- Data in this exercise
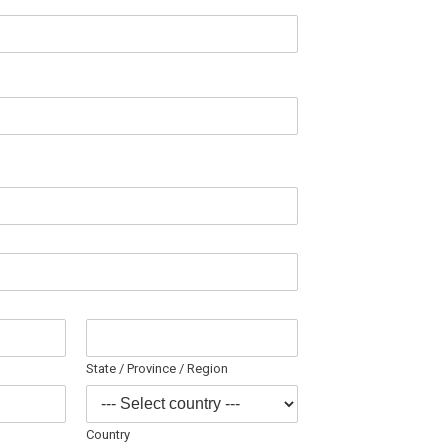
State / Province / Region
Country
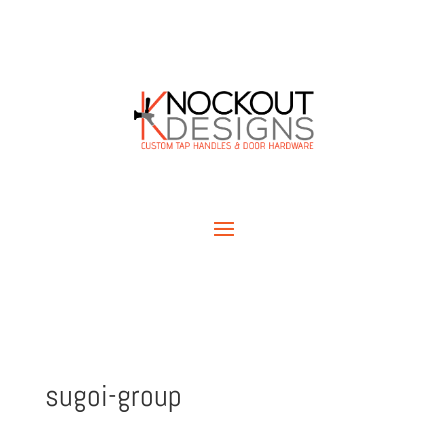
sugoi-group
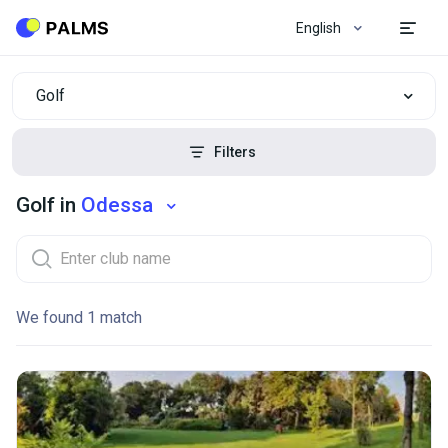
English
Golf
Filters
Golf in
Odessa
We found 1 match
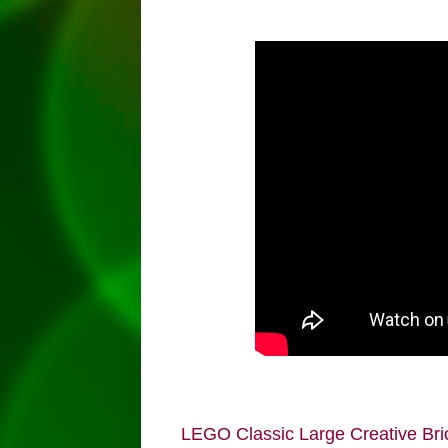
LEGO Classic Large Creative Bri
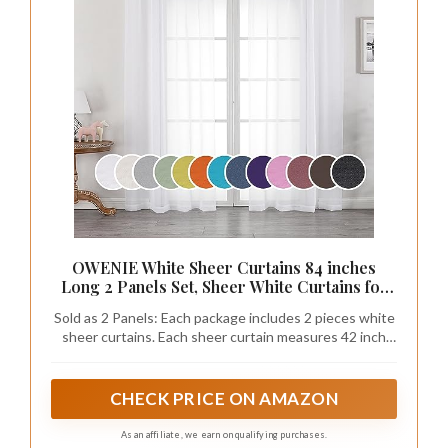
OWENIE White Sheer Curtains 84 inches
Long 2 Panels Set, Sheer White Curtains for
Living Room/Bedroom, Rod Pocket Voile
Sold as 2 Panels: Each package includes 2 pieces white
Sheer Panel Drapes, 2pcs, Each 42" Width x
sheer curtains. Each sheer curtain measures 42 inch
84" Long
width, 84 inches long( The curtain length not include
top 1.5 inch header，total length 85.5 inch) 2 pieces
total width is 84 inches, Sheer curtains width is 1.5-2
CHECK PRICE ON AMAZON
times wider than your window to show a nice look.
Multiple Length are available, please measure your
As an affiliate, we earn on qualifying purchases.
==
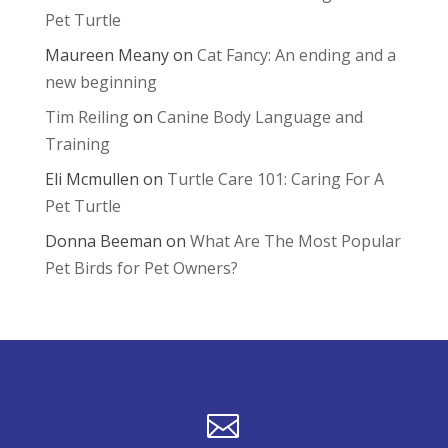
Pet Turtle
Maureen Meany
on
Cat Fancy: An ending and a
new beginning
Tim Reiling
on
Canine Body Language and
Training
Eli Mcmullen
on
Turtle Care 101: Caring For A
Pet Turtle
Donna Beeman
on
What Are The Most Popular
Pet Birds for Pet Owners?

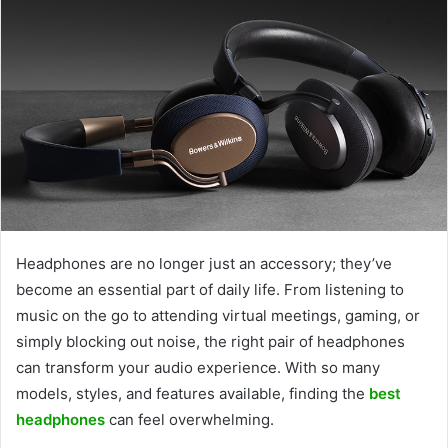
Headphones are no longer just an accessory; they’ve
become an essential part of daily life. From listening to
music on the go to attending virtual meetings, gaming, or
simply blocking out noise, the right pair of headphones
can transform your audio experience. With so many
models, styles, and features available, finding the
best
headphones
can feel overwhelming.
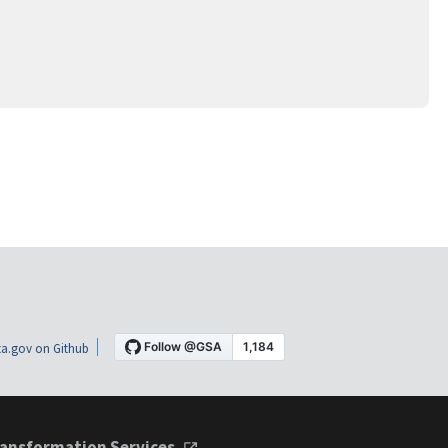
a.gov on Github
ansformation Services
==
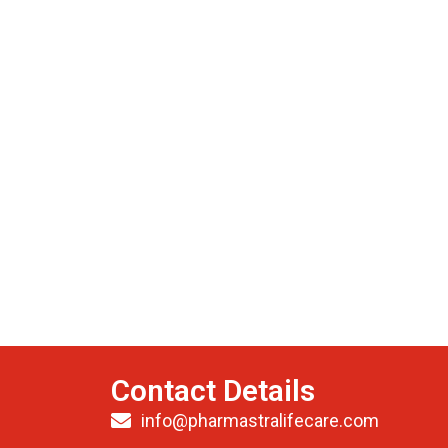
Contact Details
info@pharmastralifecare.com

- Task prompt
Please say how many lines of the material above include "Each", giving that number and no other words.

- Exercise output
3